Voters in Detroit turned out Tuesday to add their city to those who have decriminalized naturally growing psychedelics for their citizens. A large majority showed their support for a movement that continues to gain momentum as Americans rethink their attitudes about entheogenic, or psychedelic, use in mental-health situations.
Proposal E will “decriminalize to the fullest extent permitted under Michigan law the personal possession and therapeutic use of Entheogenic Plants by adults,” including psilocybin, peyote, mescaline, ayahuasca and dimethyltryptamine, or DMT, and “make the personal possession and therapeutic use of Entheogenic Plants by adults the city’s lowest law-enforcement priority.” With 100% of precincts reporting, it passed 61% to 39%.
Decriminalization of entheogenic substances makes sense.
There is medicinal value.
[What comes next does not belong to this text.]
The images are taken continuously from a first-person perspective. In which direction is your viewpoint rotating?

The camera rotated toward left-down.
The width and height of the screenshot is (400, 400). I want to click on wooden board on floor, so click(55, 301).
These plants and fungi have religious significance. And these substances are relatively safe and not prone to abuse.
Let’s stop wasting time and money making more victims of the War on Drugs. https://t.co/uo5eB655AY
— Jeff Irwin (@JeffMIrwin) September 3, 2021
Detroit joined neighboring Ann Arbor, which decriminalized entheogenic substances in 2020 and held its first Entheogenic Plant and Fungi Awareness Month in September. The city of Grand Rapids City Council decriminalized some psychedelics earlier this year as more research indicates they can be used in certain situations.
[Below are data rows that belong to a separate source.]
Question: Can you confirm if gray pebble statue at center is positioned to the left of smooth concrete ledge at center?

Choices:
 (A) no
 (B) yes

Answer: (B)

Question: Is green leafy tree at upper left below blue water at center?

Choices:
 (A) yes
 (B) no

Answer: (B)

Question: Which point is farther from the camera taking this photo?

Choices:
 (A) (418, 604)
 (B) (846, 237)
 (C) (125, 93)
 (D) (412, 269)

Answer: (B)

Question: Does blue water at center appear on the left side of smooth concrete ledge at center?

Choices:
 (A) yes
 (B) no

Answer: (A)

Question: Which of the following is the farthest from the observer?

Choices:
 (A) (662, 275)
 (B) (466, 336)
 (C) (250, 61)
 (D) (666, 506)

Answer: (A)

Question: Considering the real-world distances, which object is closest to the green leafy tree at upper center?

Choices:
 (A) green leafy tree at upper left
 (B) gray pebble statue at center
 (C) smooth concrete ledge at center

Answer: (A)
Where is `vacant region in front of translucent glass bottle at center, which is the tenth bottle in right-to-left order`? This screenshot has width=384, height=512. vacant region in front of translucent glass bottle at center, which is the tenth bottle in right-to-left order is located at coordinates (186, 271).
Under state law, psychedelics remain illegal in Michigan, and the Detroit initiative does not affect state penalties for possessing such drugs, which Michigan classifies as Schedule I substances. Sens. Jeff Irwin (D–Washtenaw County) and Adam Hollier (D–Detroit) have introduced a bill, S.B. 671, to change that law and legalize many aspects of psychedelic use across the state.
Since the city of Denver decriminalized magic mushrooms in 2019, cities all across the country have been debating and rethinking their attitudes about psychedelics.
Last month the Seattle City Council passed a resolution to decriminalize a wide range of psychedelic substances, and the state of Oregon last year decriminalized and will regulate entheogenic substances. Republican Gov. Greg Abbott wouldn’t sign the bill, but even Texas is studying whether psychedelics might help veterans suffering mental-health issues.